The string "TravelMate" may appear in lines of the listing. Report each line where it does.
Top of Provided data
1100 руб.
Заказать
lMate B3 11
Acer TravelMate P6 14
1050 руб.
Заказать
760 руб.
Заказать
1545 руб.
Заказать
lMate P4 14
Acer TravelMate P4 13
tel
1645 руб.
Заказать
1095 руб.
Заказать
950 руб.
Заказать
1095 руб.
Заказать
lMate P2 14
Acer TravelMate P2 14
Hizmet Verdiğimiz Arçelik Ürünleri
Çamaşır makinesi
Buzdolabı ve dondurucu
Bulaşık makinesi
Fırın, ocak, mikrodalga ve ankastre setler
Bottom of Provided data
> **Result of this task**:
Acer TravelMate P6 14
Acer TravelMate P4 13
Acer TravelMate P2 14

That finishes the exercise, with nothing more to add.